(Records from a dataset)
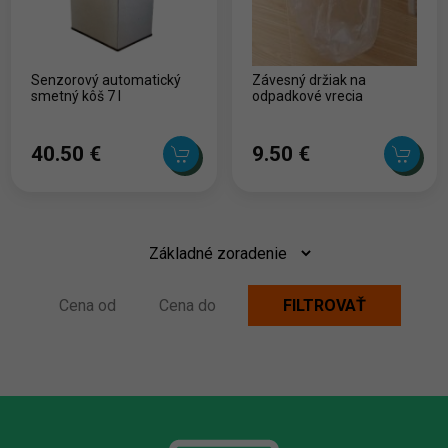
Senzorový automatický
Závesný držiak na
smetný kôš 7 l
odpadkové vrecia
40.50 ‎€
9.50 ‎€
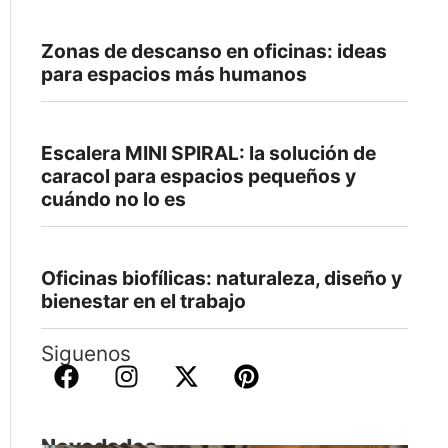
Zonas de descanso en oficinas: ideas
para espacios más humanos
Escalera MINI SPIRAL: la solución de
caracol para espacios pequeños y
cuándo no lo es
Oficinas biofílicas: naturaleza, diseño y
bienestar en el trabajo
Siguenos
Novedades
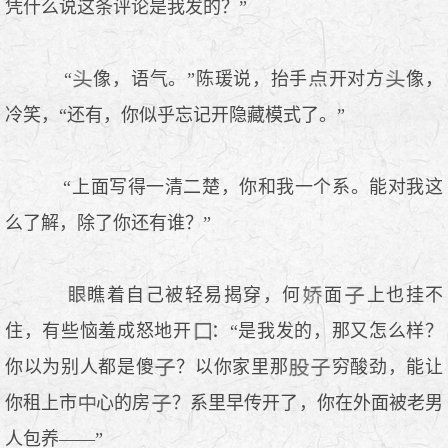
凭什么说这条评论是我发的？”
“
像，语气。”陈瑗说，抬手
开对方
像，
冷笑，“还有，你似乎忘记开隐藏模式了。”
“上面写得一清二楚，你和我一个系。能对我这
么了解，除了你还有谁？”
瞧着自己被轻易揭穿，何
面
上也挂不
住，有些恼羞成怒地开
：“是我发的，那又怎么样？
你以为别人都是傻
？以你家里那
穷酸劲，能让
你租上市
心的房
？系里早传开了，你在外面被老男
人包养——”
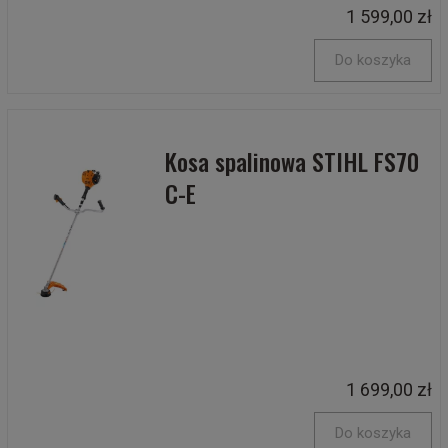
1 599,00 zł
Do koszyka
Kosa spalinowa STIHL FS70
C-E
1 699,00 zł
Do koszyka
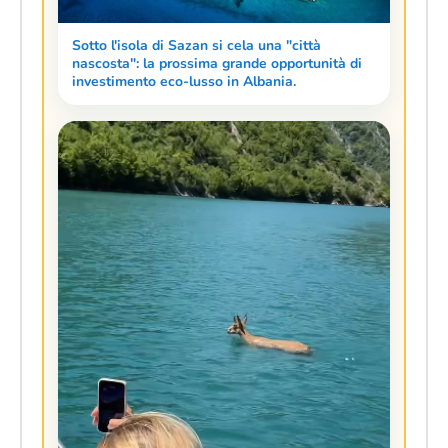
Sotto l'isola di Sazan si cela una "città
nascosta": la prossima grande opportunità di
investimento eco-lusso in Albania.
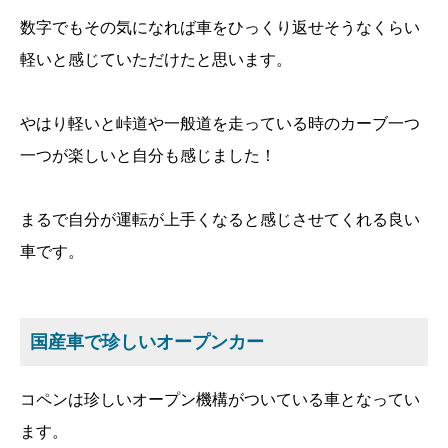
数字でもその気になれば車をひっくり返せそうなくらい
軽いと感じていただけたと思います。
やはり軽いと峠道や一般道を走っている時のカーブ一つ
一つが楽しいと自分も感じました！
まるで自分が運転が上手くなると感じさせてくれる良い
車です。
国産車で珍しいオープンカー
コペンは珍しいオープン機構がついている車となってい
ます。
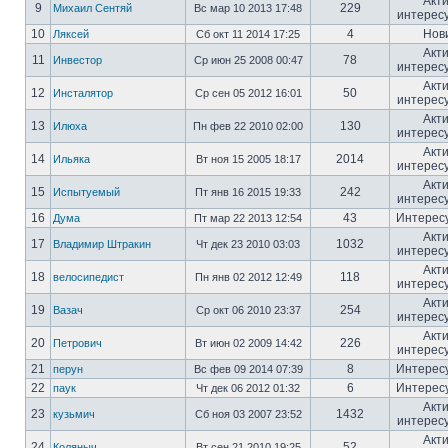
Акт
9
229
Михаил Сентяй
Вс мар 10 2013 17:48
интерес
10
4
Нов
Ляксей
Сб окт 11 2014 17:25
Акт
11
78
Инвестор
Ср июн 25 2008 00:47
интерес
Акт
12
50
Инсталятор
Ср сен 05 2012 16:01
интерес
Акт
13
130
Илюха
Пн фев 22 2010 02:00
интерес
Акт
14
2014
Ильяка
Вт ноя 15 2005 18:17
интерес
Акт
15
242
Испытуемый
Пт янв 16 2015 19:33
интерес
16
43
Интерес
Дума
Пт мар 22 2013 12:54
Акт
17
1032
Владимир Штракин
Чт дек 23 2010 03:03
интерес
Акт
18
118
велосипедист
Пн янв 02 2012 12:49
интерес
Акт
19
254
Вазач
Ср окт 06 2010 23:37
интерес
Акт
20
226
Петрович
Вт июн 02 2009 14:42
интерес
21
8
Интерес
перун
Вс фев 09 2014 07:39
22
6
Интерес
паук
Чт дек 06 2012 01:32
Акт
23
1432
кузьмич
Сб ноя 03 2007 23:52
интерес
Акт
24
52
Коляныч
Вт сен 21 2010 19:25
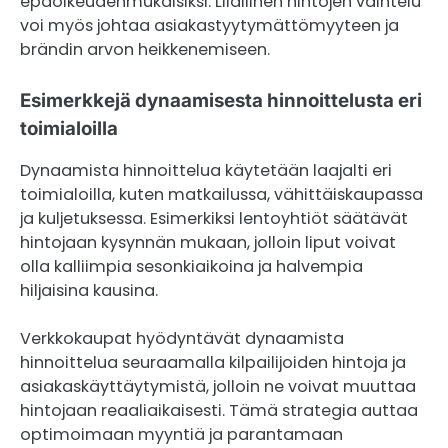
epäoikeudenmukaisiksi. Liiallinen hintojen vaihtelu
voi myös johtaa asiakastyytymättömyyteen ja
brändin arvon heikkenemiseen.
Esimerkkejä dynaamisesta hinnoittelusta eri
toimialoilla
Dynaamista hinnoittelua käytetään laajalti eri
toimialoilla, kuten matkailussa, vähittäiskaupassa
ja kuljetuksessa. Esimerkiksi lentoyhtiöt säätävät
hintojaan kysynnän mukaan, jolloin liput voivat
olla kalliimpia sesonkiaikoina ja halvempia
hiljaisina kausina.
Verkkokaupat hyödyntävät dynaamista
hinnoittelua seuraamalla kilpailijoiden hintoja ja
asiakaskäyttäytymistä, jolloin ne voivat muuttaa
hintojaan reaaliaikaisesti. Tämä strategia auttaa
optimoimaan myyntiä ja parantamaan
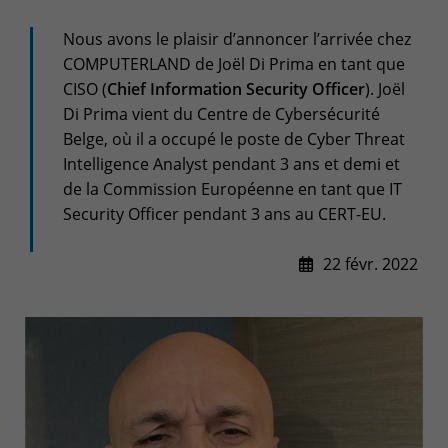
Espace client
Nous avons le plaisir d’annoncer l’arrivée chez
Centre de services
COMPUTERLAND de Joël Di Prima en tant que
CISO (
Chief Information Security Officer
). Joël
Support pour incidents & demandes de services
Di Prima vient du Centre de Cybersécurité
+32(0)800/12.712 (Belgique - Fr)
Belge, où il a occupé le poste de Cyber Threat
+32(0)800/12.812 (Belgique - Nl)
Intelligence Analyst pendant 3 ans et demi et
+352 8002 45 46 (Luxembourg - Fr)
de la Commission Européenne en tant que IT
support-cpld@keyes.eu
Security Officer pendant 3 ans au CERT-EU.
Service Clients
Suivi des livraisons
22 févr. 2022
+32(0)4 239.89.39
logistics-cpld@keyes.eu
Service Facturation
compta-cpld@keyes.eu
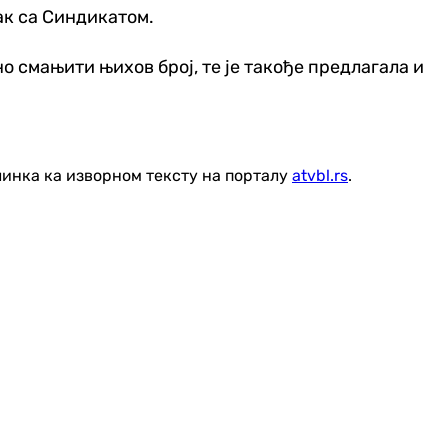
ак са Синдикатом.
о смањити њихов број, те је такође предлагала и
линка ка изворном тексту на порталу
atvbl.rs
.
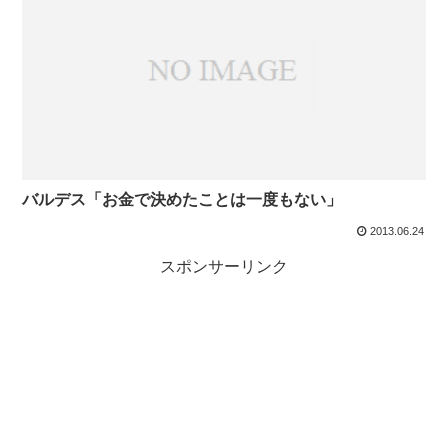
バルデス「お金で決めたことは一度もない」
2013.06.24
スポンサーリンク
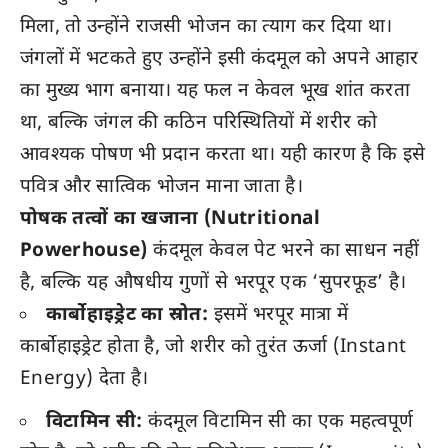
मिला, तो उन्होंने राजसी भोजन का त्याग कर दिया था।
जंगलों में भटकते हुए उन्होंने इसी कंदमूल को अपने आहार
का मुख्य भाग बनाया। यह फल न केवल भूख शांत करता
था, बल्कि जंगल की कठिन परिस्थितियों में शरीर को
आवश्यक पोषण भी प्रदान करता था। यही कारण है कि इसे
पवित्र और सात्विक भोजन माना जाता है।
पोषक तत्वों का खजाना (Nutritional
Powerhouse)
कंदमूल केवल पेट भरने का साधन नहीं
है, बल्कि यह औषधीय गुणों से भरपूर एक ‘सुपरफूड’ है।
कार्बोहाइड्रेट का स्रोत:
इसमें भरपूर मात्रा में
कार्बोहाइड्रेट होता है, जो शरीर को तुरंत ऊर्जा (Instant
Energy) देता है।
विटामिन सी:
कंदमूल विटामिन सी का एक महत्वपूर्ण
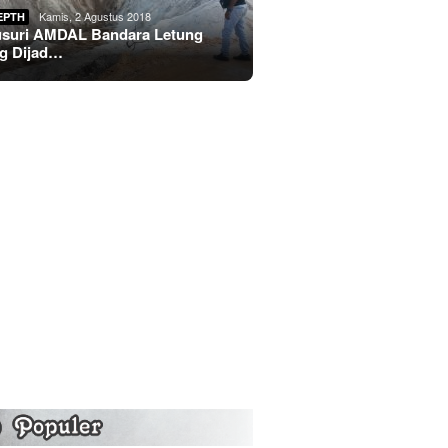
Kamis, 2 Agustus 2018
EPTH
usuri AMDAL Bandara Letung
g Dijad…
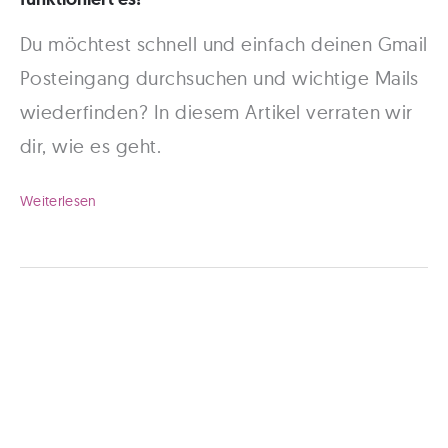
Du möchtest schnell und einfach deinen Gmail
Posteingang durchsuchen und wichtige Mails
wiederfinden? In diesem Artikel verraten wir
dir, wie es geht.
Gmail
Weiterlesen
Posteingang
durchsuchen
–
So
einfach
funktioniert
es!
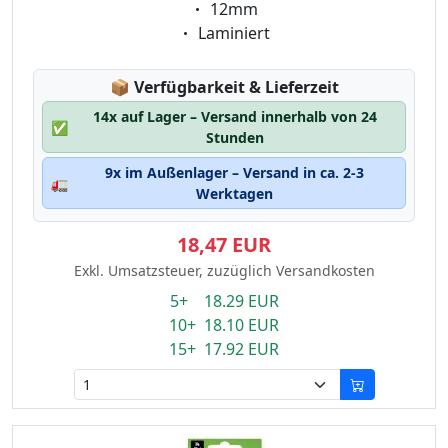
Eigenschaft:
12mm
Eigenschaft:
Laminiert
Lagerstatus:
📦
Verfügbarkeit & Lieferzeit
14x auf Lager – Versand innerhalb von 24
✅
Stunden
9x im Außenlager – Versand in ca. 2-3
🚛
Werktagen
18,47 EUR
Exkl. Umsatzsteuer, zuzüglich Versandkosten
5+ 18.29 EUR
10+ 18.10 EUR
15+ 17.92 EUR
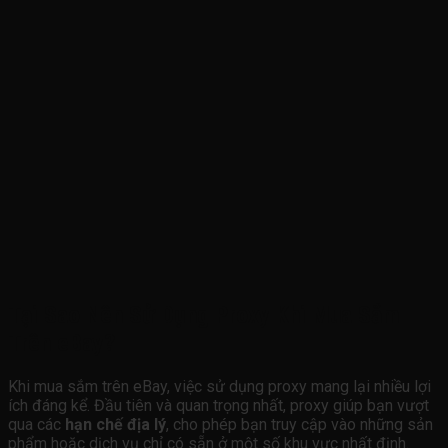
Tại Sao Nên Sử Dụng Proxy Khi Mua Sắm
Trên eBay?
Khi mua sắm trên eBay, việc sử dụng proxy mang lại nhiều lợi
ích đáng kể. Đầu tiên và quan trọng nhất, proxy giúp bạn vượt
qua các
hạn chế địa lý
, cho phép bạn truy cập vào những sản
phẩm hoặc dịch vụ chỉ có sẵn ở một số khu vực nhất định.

- **The problem**:
No picture is to appear in the copy; every entry above is otherwise to be printed verbatim.

- **Answer for this exercise**:
Senzorový automatický
Závesný držiak na
smetný kôš 7 l
odpadkové vrecia
40.50 ‎€
9.50 ‎€
Zonas de descanso en oficinas: ideas
para espacios más humanos
Escalera MINI SPIRAL: la solución de
caracol para espacios pequeños y
cuándo no lo es
Oficinas biofílicas: naturaleza, diseño y
bienestar en el trabajo
Siguenos
Novedades
凭什么说这条评论是我发的？”
“
像，语气。”陈瑗说，抬手
开对方
像，
冷笑，“还有，你似乎忘记开隐藏模式了。”
“上面写得一清二楚，你和我一个系。能对我这
么了解，除了你还有谁？”
瞧着自己被轻易揭穿，何
面
上也挂不
住，有些恼羞成怒地开
：“是我发的，那又怎么样？
你以为别人都是傻
？以你家里那
穷酸劲，能让
你租上市
心的房
？系里早传开了，你在外面被老男
人包养——”
1 599,00 zł
Do koszyka
Kosa spalinowa STIHL FS70
C-E
1 699,00 zł
Do koszyka
Sotto l'isola di Sazan si cela una "città
nascosta": la prossima grande opportunità di
investimento eco-lusso in Albania.
数字でもその気になれば車をひっくり返せそうなくらい
軽いと感じていただけたと思います。
やはり軽いと峠道や一般道を走っている時のカーブ一つ
一つが楽しいと自分も感じました！
まるで自分が運転が上手くなると感じさせてくれる良い
車です。
国産車で珍しいオープンカー
コペンは珍しいオープン機構がついている車となってい
ます。
Акт
9
229
Михаил Сентяй
Вс мар 10 2013 17:48
интерес
10
4
Нов
Ляксей
Сб окт 11 2014 17:25
Акт
11
78
Инвестор
Ср июн 25 2008 00:47
интерес
Акт
12
50
Инсталятор
Ср сен 05 2012 16:01
интерес
Акт
13
130
Илюха
Пн фев 22 2010 02:00
интерес
Акт
14
2014
Ильяка
Вт ноя 15 2005 18:17
интерес
Акт
15
242
Испытуемый
Пт янв 16 2015 19:33
интерес
16
43
Интерес
Дума
Пт мар 22 2013 12:54
Акт
17
1032
Владимир Штракин
Чт дек 23 2010 03:03
интерес
Акт
18
118
велосипедист
Пн янв 02 2012 12:49
интерес
Акт
19
254
Вазач
Ср окт 06 2010 23:37
интерес
Акт
20
226
Петрович
Вт июн 02 2009 14:42
интерес
21
8
Интерес
перун
Вс фев 09 2014 07:39
22
6
Интерес
паук
Чт дек 06 2012 01:32
Акт
23
1432
кузьмич
Сб ноя 03 2007 23:52
интерес
Акт
24
52
Коляныч
Вт сен 21 2010 19:25
epäoikeudenmukaisiksi. Liiallinen hintojen vaihtelu
voi myös johtaa asiakastyytymättömyyteen ja
brändin arvon heikkenemiseen.
Esimerkkejä dynaamisesta hinnoittelusta eri
toimialoilla
Dynaamista hinnoittelua käytetään laajalti eri
toimialoilla, kuten matkailussa, vähittäiskaupassa
ja kuljetuksessa. Esimerkiksi lentoyhtiöt säätävät
hintojaan kysynnän mukaan, jolloin liput voivat
olla kalliimpia sesonkiaikoina ja halvempia
hiljaisina kausina.
Verkkokaupat hyödyntävät dynaamista
hinnoittelua seuraamalla kilpailijoiden hintoja ja
asiakaskäyttäytymistä, jolloin ne voivat muuttaa
hintojaan reaaliaikaisesti. Tämä strategia auttaa
optimoimaan myyntiä ja parantamaan
Espace client
Nous avons le plaisir d’annoncer l’arrivée chez
Centre de services
COMPUTERLAND de Joël Di Prima en tant que
CISO (
Chief Information Security Officer
). Joël
Support pour incidents & demandes de services
Di Prima vient du Centre de Cybersécurité
+32(0)800/12.712 (Belgique - Fr)
Belge, où il a occupé le poste de Cyber Threat
+32(0)800/12.812 (Belgique - Nl)
Intelligence Analyst pendant 3 ans et demi et
+352 8002 45 46 (Luxembourg - Fr)
de la Commission Européenne en tant que IT
support-cpld@keyes.eu
Security Officer pendant 3 ans au CERT-EU.
Service Clients
Suivi des livraisons
22 févr. 2022
+32(0)4 239.89.39
logistics-cpld@keyes.eu
Service Facturation
compta-cpld@keyes.eu
ак са Синдикатом.
о смањити њихов број, те је такође предлагала и
линка ка изворном тексту на порталу
atvbl.rs
.
バルデス「お金で決めたことは一度もない」
2013.06.24
スポンサーリンク
मिला, तो उन्होंने राजसी भोजन का त्याग कर दिया था।
जंगलों में भटकते हुए उन्होंने इसी कंदमूल को अपने आहार
का मुख्य भाग बनाया। यह फल न केवल भूख शांत करता
था, बल्कि जंगल की कठिन परिस्थितियों में शरीर को
आवश्यक पोषण भी प्रदान करता था। यही कारण है कि इसे
पवित्र और सात्विक भोजन माना जाता है।
पोषक तत्वों का खजाना (Nutritional
Powerhouse)
कंदमूल केवल पेट भरने का साधन नहीं
है, बल्कि यह औषधीय गुणों से भरपूर एक ‘सुपरफूड’ है।
कार्बोहाइड्रेट का स्रोत:
इसमें भरपूर मात्रा में
कार्बोहाइड्रेट होता है, जो शरीर को तुरंत ऊर्जा (Instant
Energy) देता है।
विटामिन सी:
कंदमूल विटामिन सी का एक महत्वपूर्ण
Kamis, 2 Agustus 2018
EPTH
usuri AMDAL Bandara Letung
g Dijad…
Du möchtest schnell und einfach deinen Gmail
Posteingang durchsuchen und wichtige Mails
wiederfinden? In diesem Artikel verraten wir
dir, wie es geht.
Gmail
Weiterlesen
Posteingang
durchsuchen
–
So
einfach
funktioniert
es!
Eigenschaft:
12mm
Eigenschaft:
Laminiert
Lagerstatus:
📦
Verfügbarkeit & Lieferzeit
14x auf Lager – Versand innerhalb von 24
✅
Stunden
9x im Außenlager – Versand in ca. 2-3
🚛
Werktagen
18,47 EUR
Exkl. Umsatzsteuer, zuzüglich Versandkosten
5+ 18.29 EUR
10+ 18.10 EUR
15+ 17.92 EUR
Tại Sao Nên Sử Dụng Proxy Khi Mua Sắm
Trên eBay?
Khi mua sắm trên eBay, việc sử dụng proxy mang lại nhiều lợi
ích đáng kể. Đầu tiên và quan trọng nhất, proxy giúp bạn vượt
qua các
hạn chế địa lý
, cho phép bạn truy cập vào những sản
phẩm hoặc dịch vụ chỉ có sẵn ở một số khu vực nhất định.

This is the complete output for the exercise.